For data generated from the restricted model with n = 250, we can see that the Cox restricted model fitted well with very small biases for both regression coefficients and variance estimates of the random effects. When analysed using the Cox and 10-piece PWC general models, the fitted values from all models agreed well with the true values. Unsurprisingly, the magnitudes of SD or ESE were larger for σ12, σ22, β2, and β3 when compared with those from the Cox restricted models.

For data generated from the general model with n = 250 and n = 600, the general models fitted well with very small biases for both regression coefficients and variance parameters of two random effects. Compared with the PWC general model, the Cox general model had larger ESEs and SDs. When analysed using the Cox restricted model, relatively larger biases were observed. Because the Cox restricted model used the same hazard parameter for the two types of terminal hazards, the resulting average posterior mean of the regression coefficient fell between the true values of β2 and β3. On the other hand, the biases for β1 were small. We think this was likely due to factorization of the likelihood into a part that involves only β1 and another part involving both β2 and β3. The β1 part takes the same form in both the restricted and the general models.

We further simulated data under the general model with sample size n = 100. In this small sample size setting, the general model still performed relatively well, especially when the 5-piece PWC model was used. The biases were larger, especially for the variance components under the Cox model. The main reason for this was the sparsity of events with such small sample sizes and the complexity of the Cox model. When 10-piece PWC models were used, biases of similar magnitudes to Cox model were observed (data not shown).

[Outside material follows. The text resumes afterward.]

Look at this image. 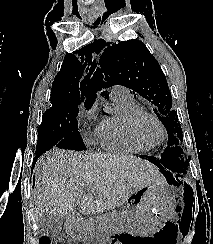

We used Stan to perform all the simulations. With 10,000 posterior samples and 2,000 burn-in iterations, it took an average of 7.3 minutes for the PWC models with 20 pieces and 39.5 minutes for the Cox models to fit each replicate with n=600 on a Linux server with 2.40GHz Intel Xeon(R) E7340 CPU and 4.0 GB RAM. Three multiple chains were run in parallel and the method of Gelman-Rubin was used for convergence diagnosis [54].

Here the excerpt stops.